Listening is a learned skill that is essential to learning. Children’s ability to listen significantly impacts their language abilities; they find gaining knowledge in any subject easier, less stressful, and more successful. Listening is an important “soft skill”, like problem-solving, leadership, and teamwork. Like any other skill, listening should be acquired and developed; we are not born with it. It takes time and patience to master. Listening is a growing problem for young children to the extent that preschools find it necessary to “teach” listening in some Pre-K programs.
Many parents and caregivers complain about our kids’ inability to listen appropriately and respectfully to us. But first, let’s ask ourselves how do we practice and model respectful listening to our kids?
Here are ways you can help your children become better listeners:
1- Be a good listener yourself:
Don’t interrupt your children when they’re telling you a story. Give them your undivided attention when they are talking. Don’t read the paper or carry on a conversation with someone else at the same time. Turn your attention to them when they want to tell or show you something; turn off the radio in the car and hear what your children want to tell you about their day.
If you want them to listen to you, they need to see that you are willing to listen to them too. Children return the respect they receive, and children who are heard often become good listeners themselves.
Also, listen to the way you speak. You may not be aware of it, but your communication style may sound a lot like the one your parents used. Pay attention to what you say – and how you say it – to see if there are some habits you'd like to change.
2- Look them in the eye:
Looking them in the eye when they’re talking will make them know that you are present and paying attention. Maintaining eye contact will help a child learn that we should keep eye contact with them to concentrate and understand what is being said when someone is talking.
3- Talk to them from a short distance:
Calling children from one room to another and expecting them to answer is a high expectation. What happens when you model such behavior? They will not respond, and then you will get angry at them for not being respectful.
4- Avoid Interruption:
Allow a child to form and complete a thought when talking. Avoid guesses or assumptions when a child is speaking because this can hinder communication and lead a child to think their ideas and opinions are unimportant.
5- Repeat What you Have Heard:
Repeat what a child says in your own words, which shows that you were attentive when they were talking and what they say matters. It also indicates that you have understood what the child has said. It also gives the child an opportunity to correct you if there is a misunderstanding.
6- Ask Questions:
Asking a child questions ensures listening. Ask specific questions related to what is said. In turn, this will provide understanding and clarification. There are four types of questions you can ask: open-ended, close-ended, leading, and reflective.

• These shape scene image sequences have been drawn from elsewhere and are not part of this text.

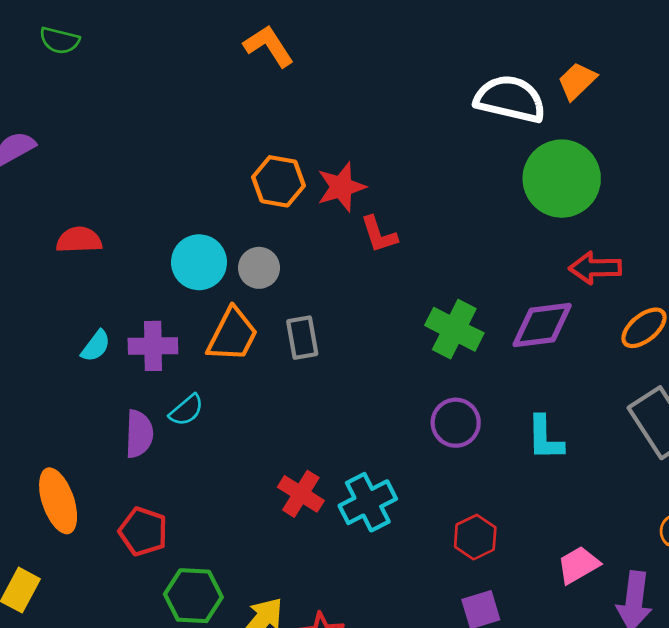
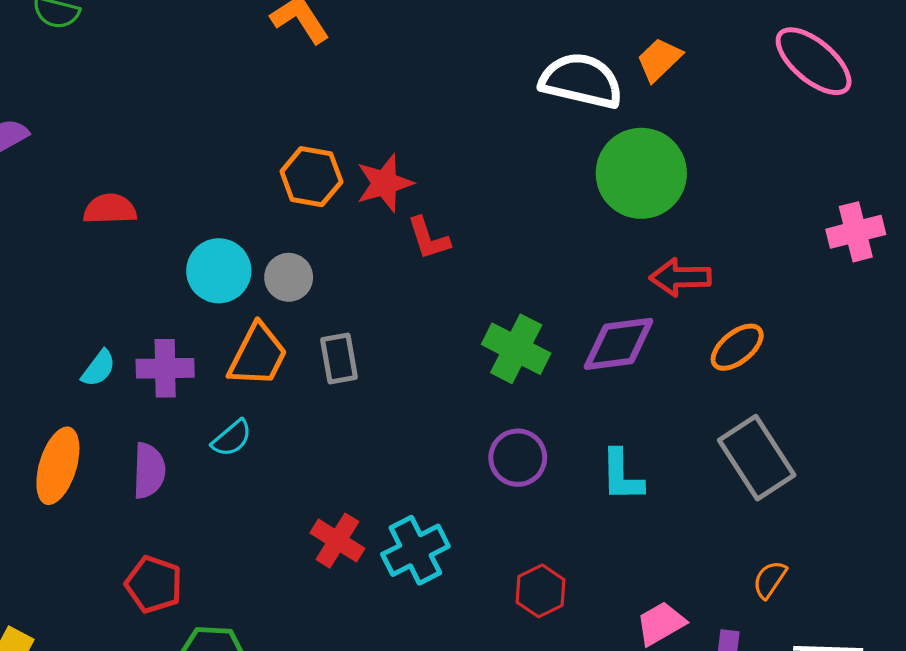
red semicircle: (79, 240) -> (110, 209), moved
cyan semicircle: (186, 410) -> (232, 438), moved
orange ellipse: (58, 501) -> (58, 466), moved, turned 36

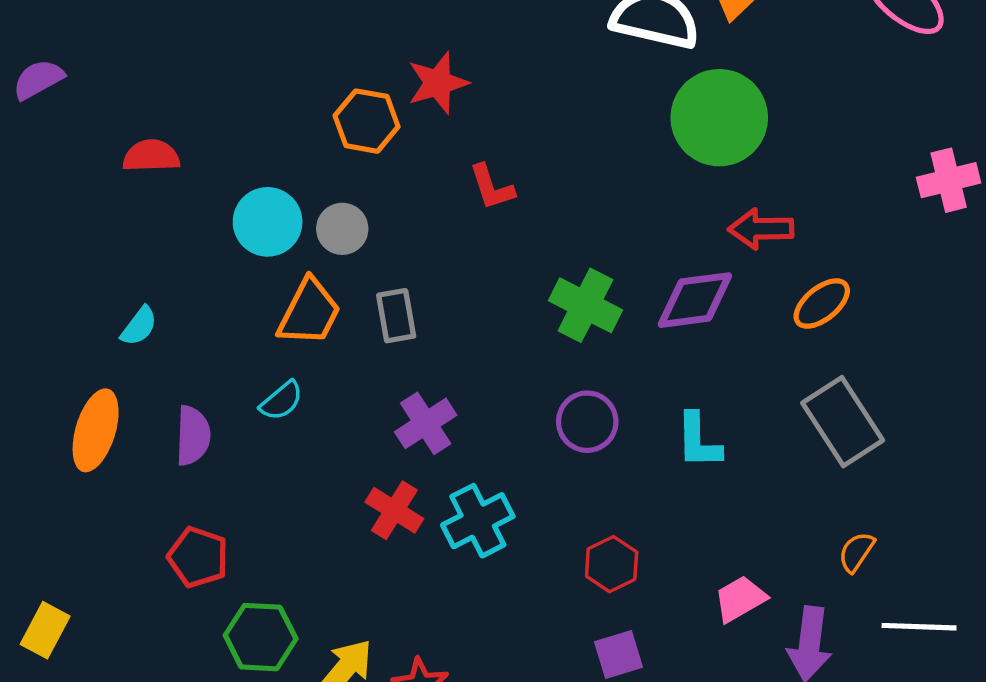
red star: (385, 183) -> (438, 83), moved
purple cross: (165, 368) -> (426, 423), moved, turned -32

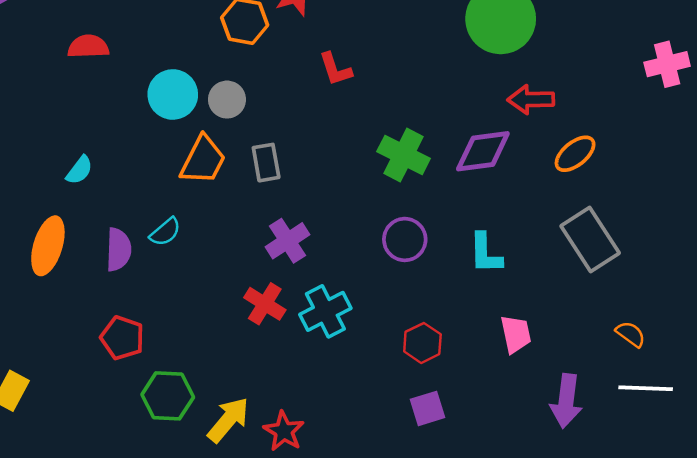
cyan semicircle: (281, 401) -> (165, 232), moved
orange semicircle: (856, 552) -> (631, 334), moved, turned 92
pink trapezoid: (740, 599) -> (516, 334), moved, turned 108

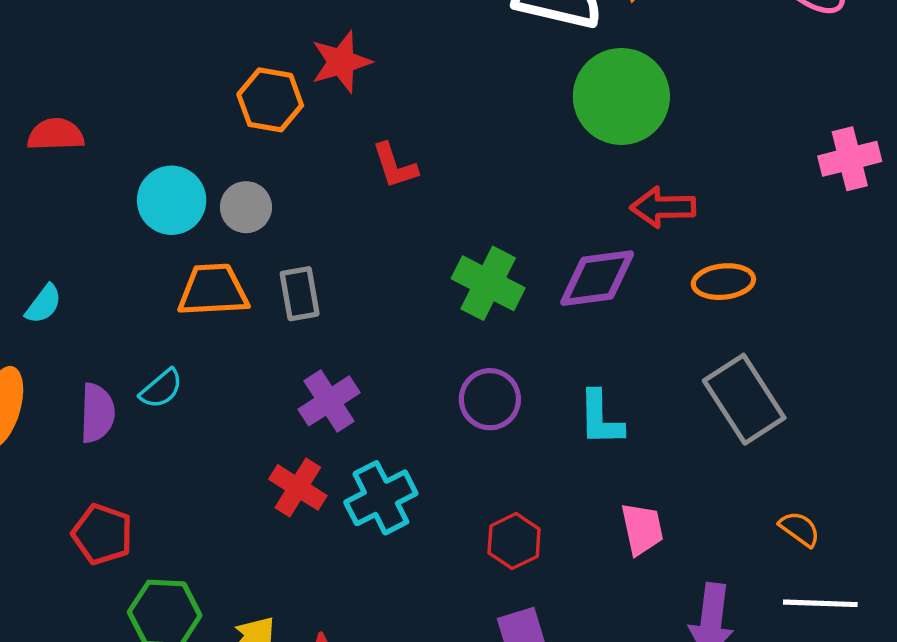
orange ellipse: (575, 154) -> (723, 282), turned 33
orange trapezoid: (203, 160) -> (213, 290), turned -120

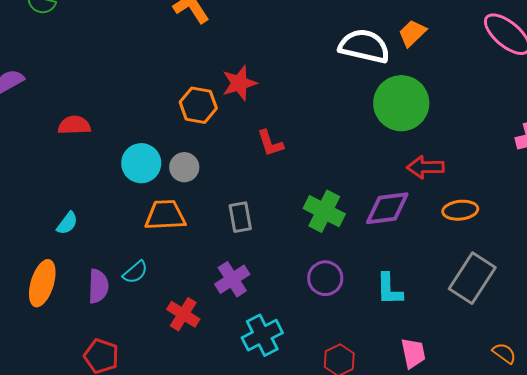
gray rectangle: (300, 294) -> (240, 217), moved
gray rectangle: (744, 399) -> (472, 278), turned 66
red cross: (298, 487) -> (183, 314), moved

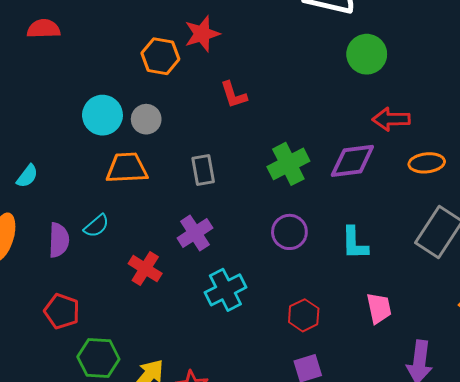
green circle: (401, 103) -> (367, 54), size x0.7
red semicircle: (74, 125) -> (44, 29), moved
green cross: (324, 211) -> (288, 164), turned 36

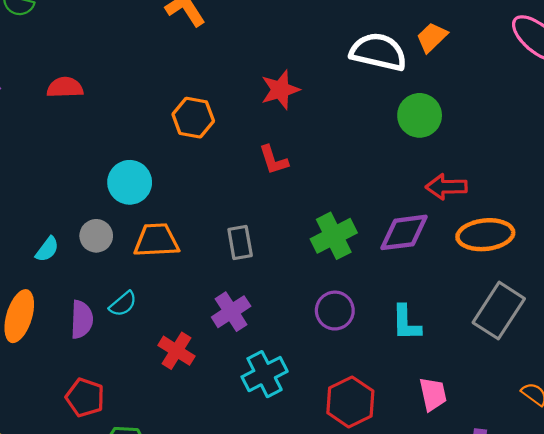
red star: (202, 34) -> (280, 90), moved
gray circle: (146, 119) -> (96, 236), moved
orange ellipse: (427, 163) -> (485, 235), size x1.4
red hexagon: (304, 315) -> (350, 402), size x1.4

7- Practice Reading Comprehension:
Whether bedtime stories or afternoon tales, practicing reading comprehension is an effective way to enhance listening, read a story to your child, or tell it verbally. After you have completed the story/tale, ask questions about it.
8- Break Down Instruction:
We tend to forget that sometimes providing a set of instructions to a child may be overwhelming. Children sometimes need to receive one instruction at a time rather than many. By breaking down the instruction, a child can focus on one task and remember what to do without feeling overwhelmed.
Eventually, raising a well-rounded listener requires applying several of these tips and constantly applying them to see results. Routine is key to achieving almost anything with your child.